2007年9月30日(日)絶望の淵から(詩編88:19)

おはようございます。ラジオ牧師の山下正雄です。
今朝は旧約聖書詩編の第88編19節の言葉です。

「愛する者も友も あなたはわたしから遠ざけてしまわれました。 今、わたしに親しいのは暗闇だけです」

この言葉は詩編88編の結びの言葉です。「今、わたしに親しいのは暗闇だけです」という言葉で結ばなければならない人生とは、どれほど孤独で、悩みと苦しみとに満ちた人生でしょうか。
この詩編を読んでいると、生きていくにはもう何の望みもないかのように錯覚してしまいます。深い悩みの淵から叫んでみても、誰の耳にも届かないうちに消えていってしまう空しい響きのようです。
しかし、誤解してはいけないのですが、この詩編は空しい人生に絶望した行き場の無い嘆きを綴った歌ではないのです。確かにこの詩編の作者の祈りは直ちには聞きあげられてはいません。長い間、自分の人生と向き合って、その苦しみや空しさを嘗め尽くしてしまったかのようです。しかし、それでもなお人生を投げ出さないで、神に問い掛けている一人の人間がここにいるのです。
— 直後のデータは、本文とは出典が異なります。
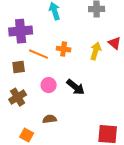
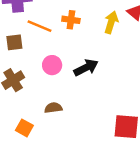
black arrow: (76, 87) -> (86, 68), turned -66

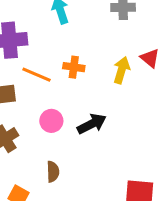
brown semicircle: (53, 108) -> (53, 172), turned 96

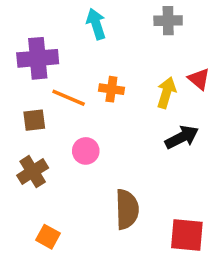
black arrow: (92, 124) -> (182, 137), moved
brown semicircle: (53, 172) -> (127, 209), moved, size x1.6

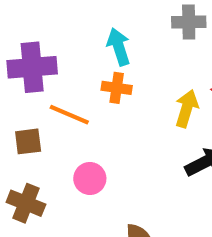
cyan arrow: (96, 24) -> (119, 47), moved
orange cross: (111, 89) -> (117, 88), moved
brown cross: (33, 172) -> (26, 203), turned -36

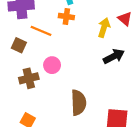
brown square: (28, 141) -> (19, 45), turned 32
brown cross: (26, 203) -> (29, 78), moved, turned -36

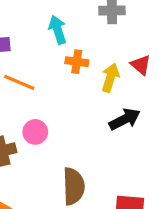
orange cross: (66, 17) -> (77, 62), moved

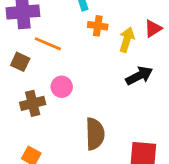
red triangle: (141, 65) -> (153, 29), turned 48

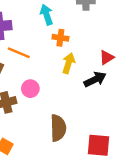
red triangle: (153, 29) -> (107, 57), moved
yellow arrow: (127, 40) -> (69, 63), moved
わたしたちが生きていく道のりには、すぐには答えがでない難しい問題が溢れています。学校の試験問題のようにすぐに答え合わせができるものでもありません。答えを求めつづけて絶えず神に祈る姿勢こそ、この詩編から学ぶべき大切な点なのです。

それではきょうもあなたの上に主の平安が豊かにありますように。